Allow me to amplify the previous idea. The greater witness is often found in what God’s people do not do; that is, to work outside of His provision and protection (cf. Matthew 4:5-7). Ezra states that he was “ashamed” to ask the king for protection, since he had indicated that God was sufficient for the evil that they might face (cf. Matthew 6:13, “deliver us from evil”; Luke 11:4; “lead us not into temptation”). The priest had gone out on a limb stating that his God was big enough to handle the need, so he needed to demonstrate his dependence upon this God! Notice the means to that end. The irony of strength for the ministry is that Ezra fasts from food that provides physical strength in order to travel in the full spiritual strength that God provides (Ephesians 6:10, 18-20). This prayerful dependence upon God is always the heart of success in biblical terms (Nehemiah 1:4; Daniel 9:3; Matthew 17:21; Acts 14:23). It has been said that “good leaders care about what is right.” The road to success is paved with following God’s “right” even as we wait on Him (cf. Matthew 5:6).

Let's Deepen Our Walk

We were dining with some friends some time ago when I could not help but notice that our waiter was highly active but almost unnoticeable! He did not interrupt our mealtime conversation but always managed the flow of the dining experience. He obviously knew how to “wait” tables. Do you see my intended double meaning? He served by pausing when it was needed to move the entire experience forward to a good close.

Here is a thought for our spiritual growth. Are you that type of leader who is over-equipped (credentialed) but under-led by God? Let me address our spiritual leaders, but the point has application at home and on the job. I have come to the settled belief that a common definition of leadership, “leaders lead,” may be misleading and even hurtful to Christian leaders and their followers. While it is true that Christian leaders do lead, there also is one essential phrase that a secular definition does not have. Leaders lead under the orders and empowerment of their Supreme Commander, the Lord Himself. The subtle temptation to take charge and do good things for God carries with it the real possibility that God will be left behind or out of the process all together.
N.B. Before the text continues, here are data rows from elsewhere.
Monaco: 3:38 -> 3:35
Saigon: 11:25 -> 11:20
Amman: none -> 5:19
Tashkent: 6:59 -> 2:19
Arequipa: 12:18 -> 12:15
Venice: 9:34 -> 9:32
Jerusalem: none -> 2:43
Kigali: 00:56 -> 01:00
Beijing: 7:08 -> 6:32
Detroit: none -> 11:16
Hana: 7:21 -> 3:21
Keep in mind that God’s people had been in exile for four decades and the temptation to race to return home would have been great. Ezra, however, moved only when God gave directions to move. First, he had a decree from a king (God used Artaxerxes to accomplish His will). I wonder what that king thought when he received word that the people had been set free to return to their homes, but they were sitting still to seek God’s aid with their journey! What a witness that must have been. Secondly, they were grounded in God’s word. Thirdly, they did not depart until he had made proper spiritual preparation—centering the group under God’s leadership.

Let's Think and Discuss

1. What’s your plan at church, on the job, and at home? Where did it originate? In other words, how does God’s will factor into “the plan”? Take time to consider the leadership role that you exert at church, in the home, and on the job. What may be causing you to get ahead of God? Stop now and decide to build patient trust in God into your leadership style.
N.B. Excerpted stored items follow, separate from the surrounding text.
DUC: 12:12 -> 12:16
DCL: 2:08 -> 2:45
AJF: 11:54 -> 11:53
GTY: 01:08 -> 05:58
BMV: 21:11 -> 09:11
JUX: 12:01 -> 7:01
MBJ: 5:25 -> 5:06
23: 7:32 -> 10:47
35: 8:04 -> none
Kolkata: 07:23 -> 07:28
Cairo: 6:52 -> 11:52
2. For Families: To have fun while emphasizing this biblical passage and truth from Ezra’s book, play a game of “Red Light, Green Light” with your children. The person who is “It,” stands at the finish line, while everyone else stands in a row at the start line, some distance away, facing the person who is “It.” When “It” calls out “Green Light,” everyone runs toward the finish line. When “It” calls out “Red Light,” everyone must stop and freeze, without moving. If anyone moves, he or she is declared to be out of the game. The goal is to stay in the game and to cross the finish line first.
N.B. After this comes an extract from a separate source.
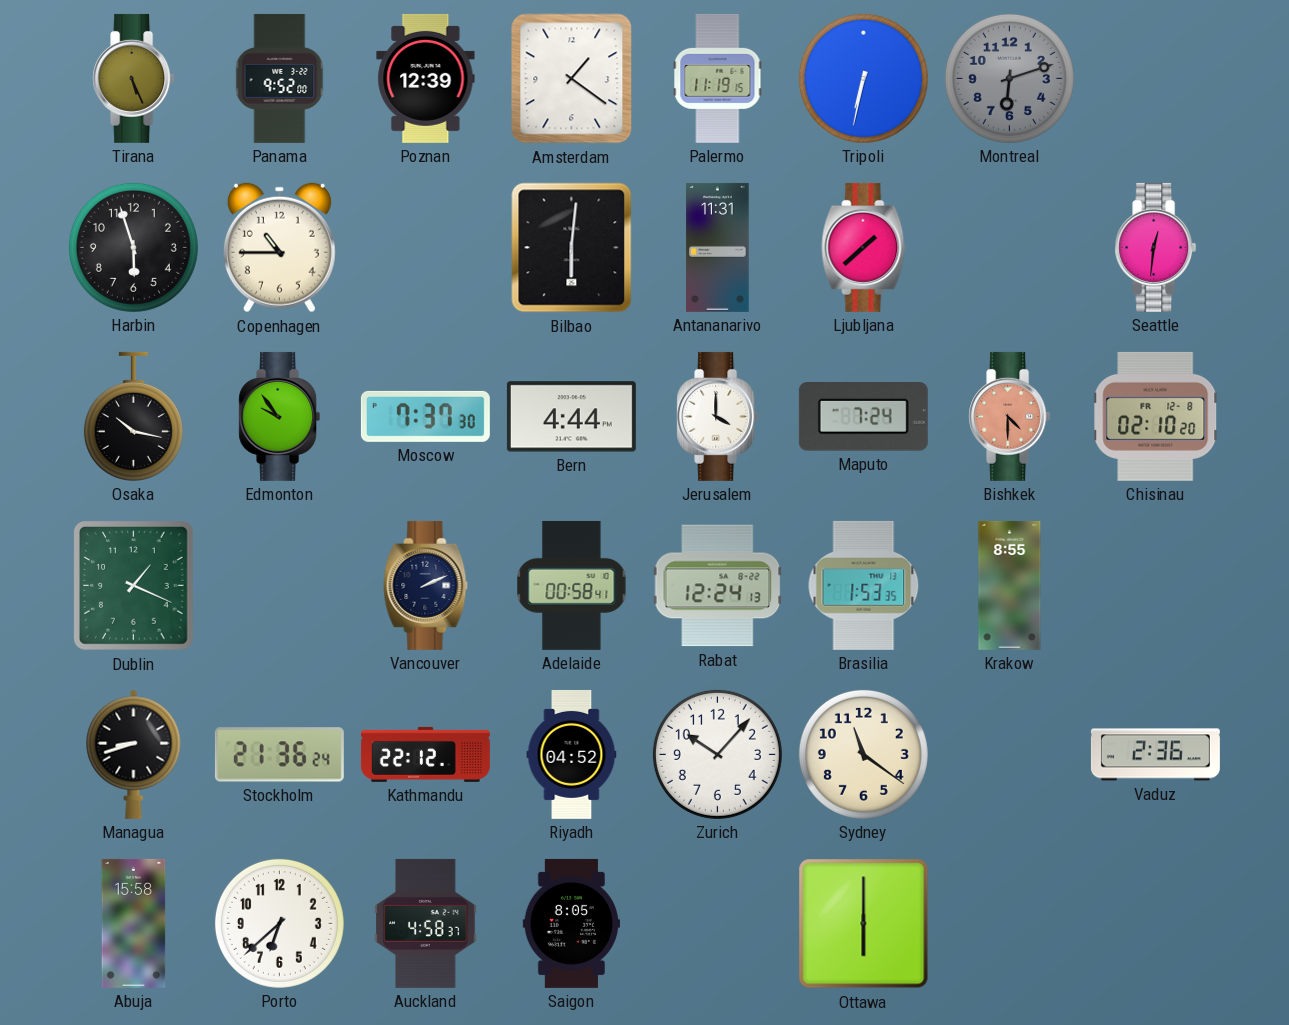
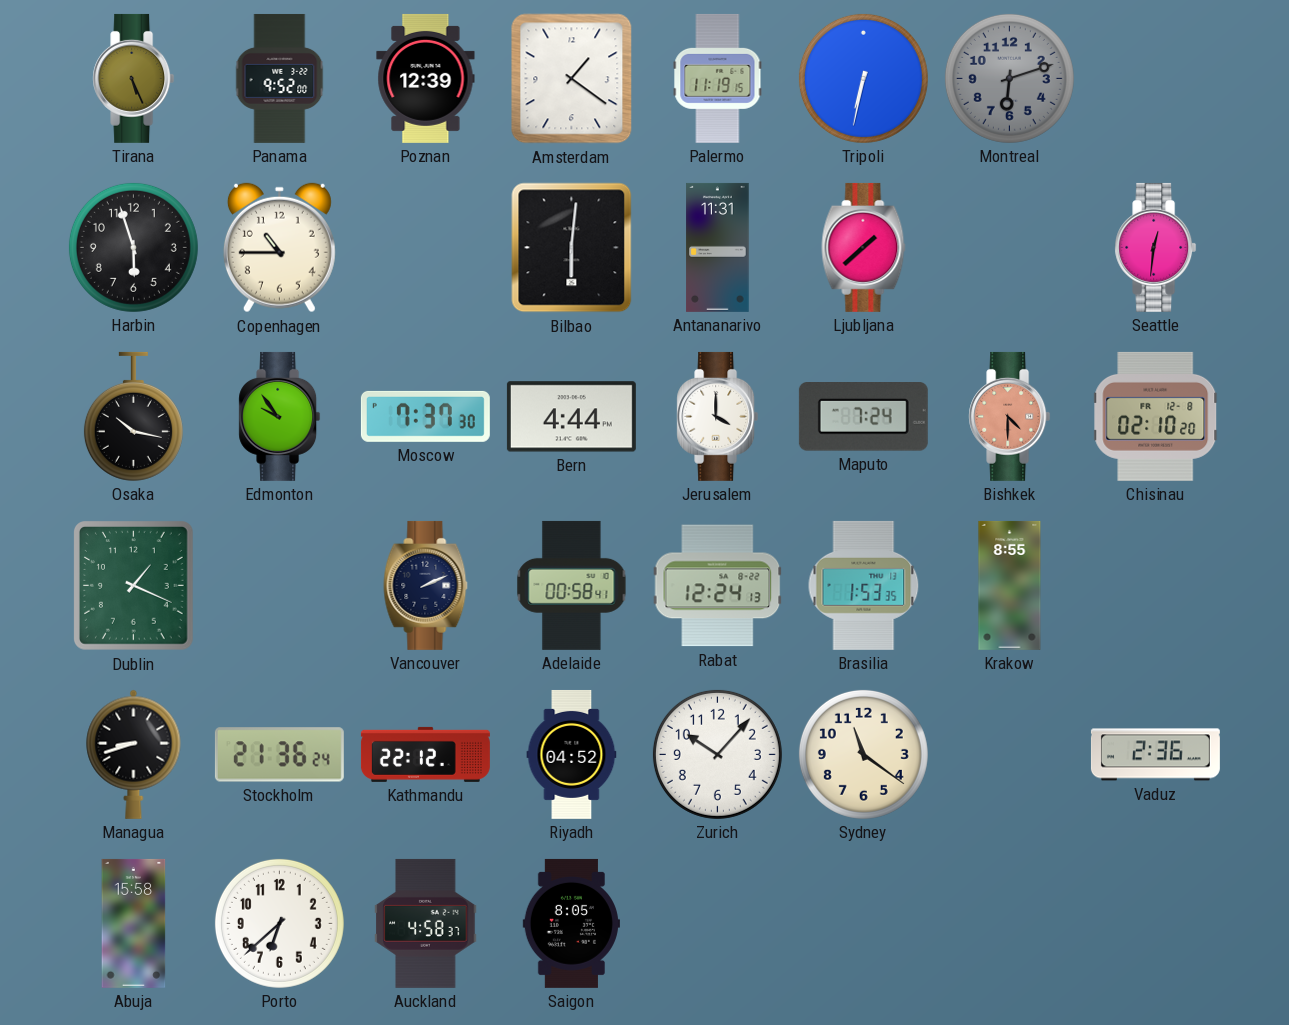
Ottawa: 6:00 -> none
After the game is over, encourage your children by relating their lives to the game they just played. When God says to move forward, we move. When God says to wait on Him, we wait. How do we know what God is saying? The answer is that we read our Bibles, we pray, and we learn to hear God speak to us. We can pray to God all day long inside our hearts. As we become more like Jesus every day, we will hear God’s voice speaking to us and guiding us. “Pray diligently. Stay alert, with your eyes wide open in gratitude” (Colossians 4:2; The Message).